EnduranceVsPower-1080x510.png

 

"The study hypothesized that the lack of differences in HRV may be based on “autonomic benefits of anaerobic training.” It is possible that the autonomic cardiac changes that result from anaerobic training are similar to those seen with aerobic training."

 

I thought this warning was interesting:  

"Be Careful: It is important to point out that elevated aerobic fitness can also have a downside. Since it has such a potent effect on Heart Rate Variability, it can actually mask underlying health issues"

 

 

Takeaways

In general, increased aerobic and anaerobic fitness significantly increases Heart Rate Variability. This is because increasing activity level and fitness increases autonomic activity correlating with increased ability for the body to regenerate energy, repair tissue, and more capably respond to both physical and mental stress.

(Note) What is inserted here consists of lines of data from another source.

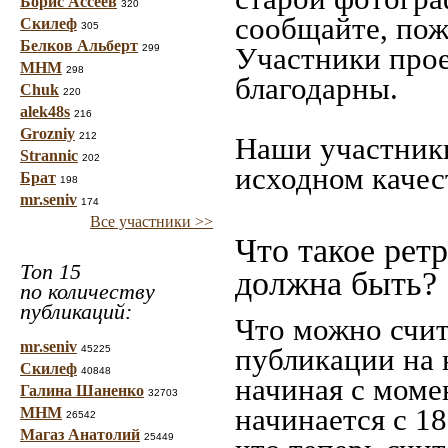
Борис Ассеев
320
сообщайте, пож
Скилеф
305
Белков Альберт
Участники прое
299
МНМ
298
благодарны.
Chuk
220
alek48s
216
Grozniy
212
Наши участники
Strannic
202
исходном качес
Брат
198
mr.seniv
174
Все участники >>
Что такое рет
Топ 15
должна быть?
по количеству
публикаций:
Что можно счит
mr.seniv
публикации на 
45225
Скилеф
40848
начиная c моме
Галина Шаненко
32703
начинается с 18
МНМ
26542
Магаз Анатолий
25449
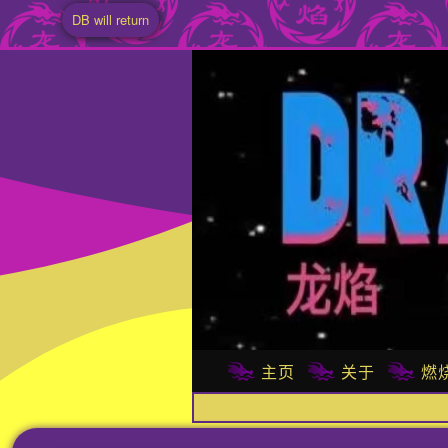
DB will return
主页
关于
燃烧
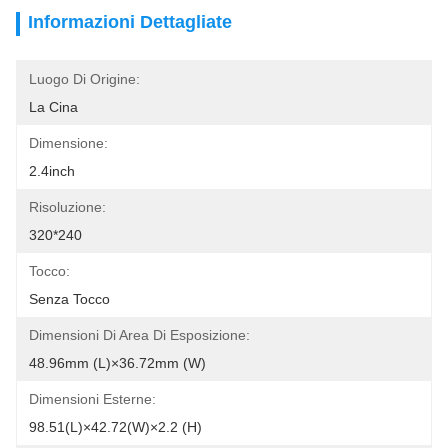
Informazioni Dettagliate
Luogo Di Origine:
La Cina
Dimensione:
2.4inch
Risoluzione:
320*240
Tocco:
Senza Tocco
Dimensioni Di Area Di Esposizione:
48.96mm (L)×36.72mm (w)
Dimensioni Esterne:
98.51(L)×42.72(W)×2.2 (H)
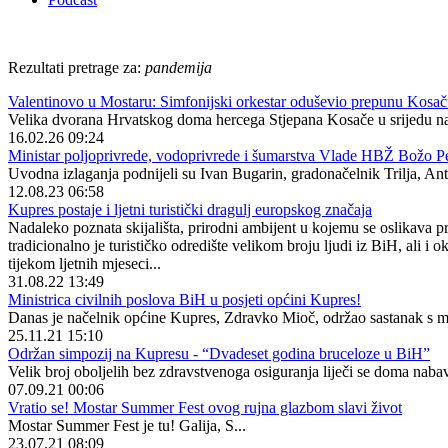
Rezultati pretrage za:
pandemija
Valentinovo u Mostaru: Simfonijski orkestar oduševio prepunu Kosaču
Velika dvorana Hrvatskog doma hercega Stjepana Kosače u srijedu nave
16.02.26 09:24
Ministar poljoprivrede, vodoprivrede i šumarstva Vlade HBŽ Božo Perić
Uvodna izlaganja podnijeli su Ivan Bugarin, gradonačelnik Trilja, Ante
12.08.23 06:58
Kupres postaje i ljetni turistički dragulj europskog značaja
Nadaleko poznata skijališta, prirodni ambijent u kojemu se oslikava 
tradicionalno je turističko odredište velikom broju ljudi iz BiH, ali i
tijekom ljetnih mjeseci...
31.08.22 13:49
Ministrica civilnih poslova BiH u posjeti općini Kupres!
Danas je načelnik općine Kupres, Zdravko Mioč, održao sastanak s m
25.11.21 15:10
Održan simpozij na Kupresu - “Dvadeset godina bruceloze u BiH”
Velik broj oboljelih bez zdravstvenoga osiguranja liječi se doma nabav
07.09.21 00:06
Vratio se! Mostar Summer Fest ovog rujna glazbom slavi život
Mostar Summer Fest je tu! Galija, S...
23.07.21 08:09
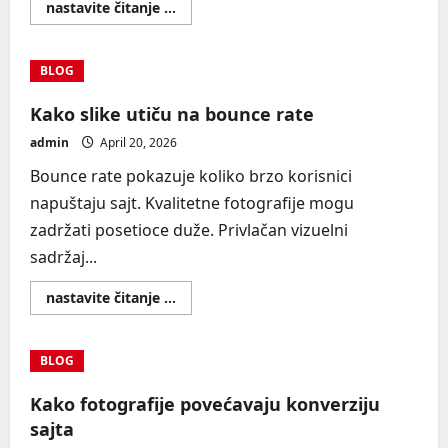
Read
nastavite čitanje ...
more
about
Fotografije
za
BLOG
landing
stranice
Kako slike utiču na bounce rate
admin
April 20, 2026
Bounce rate pokazuje koliko brzo korisnici
napuštaju sajt. Kvalitetne fotografije mogu
zadržati posetioce duže. Privlačan vizuelni
sadržaj...
Read
nastavite čitanje ...
more
about
Kako
slike
BLOG
utiču
na
bounce
Kako fotografije povećavaju konverziju
rate
sajta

Fitness levels that are required for health improvements do not require high volume, repetitive endurance sport training. An active lifestyle consisting of light to moderate activity (either aerobic or anaerobic or both) has shown to be sufficient for health benefits to reverse age-related HRV decline. Improved fitness beyond an active lifestyle increases Heart Rate Variability indices but it is not clear if those increases correspond to improved health past fitness.

 

I would add that both CR and CE apparently boost HRV, perhaps even more so than exercise.  I'm still gathering data and watching trends, but many of my readings seem to exceed that of even elite olympians despite the fact that I work out for only minutes per day and do no endurance training at all.  This is of keen interest to me, but who knows if it's meaningful or not...

 

-Gordo


Larry Johnson

Posted 23 September 2016 - 03:47 PM

This thread looked interesting enough that I ordered a TICKR too.  I'm probably a bit of an outlier, since I'm a 65-year-old who picks through CR practices and discussions like it's a buffet, adopting things that look interesting without having ever followed a strict CR routine (too nervous about BMI dropping too low at my age).

 

I do cold exposure and TRF, though, exercise for a minimum of 4 hours per day (just over half of it walking, the rest a mix of resistance, flexibility, and balance exercises).  My TICKR should arrive in about a week.  If I'm not entering too late, and y'all think the data from someone of my hybrid regimen would be useful, I'm in.


Gordo

Posted 22 September 2016 - 05:53 PM

Hey Thomas, yes, I think its best to gather lots of data first before trying to come to any conclusions.  And Leo, thanks for that study, it is very useful to see some normal circadian fluctuation data as it relates to HRV (and melatonin).  I am definitely a "weird" case, as I do mild cold exposure pretty much all day every day, EXCEPT when I sleep.  This is just an odd ball long term personal experiment I have chosen to do.  That said, so far my lowest readings seem to come when I first wake up, which probably corresponds best to what my HRV would be without CE.  Clearly there is pretty wide fluctuation of values throughout the day as documented in the study Leo posted.  I think the only way to do meaningful analysis might be to do 24 hour readings (like Fontana did with the CR group).  I'm not sure how practical that is with our devices, but I'll play around with it...  (I guess taking a reading every hour while awake might be a decent approximation as well).  Also not sure that an elevated HRV caused by CE implies any particular health advantage, it could be meaningless, it is interesting to me though that the link exists and reminds me of "Dean's Law" which states that everything associated with good health and longevity is in some way connected to BAT activation.

 

I took a whole lot of readings today while doing different paced breathing exercises (you can actually do this all within the Elite HRV app itself by the way, it just doesn't have as many options for customizing the paced breathing, basically it only lets you choose how may breaths per minute you want to do, at 0.5 breath intervals.  I feel like I need to do this a few more times before gathering "actionable" insight.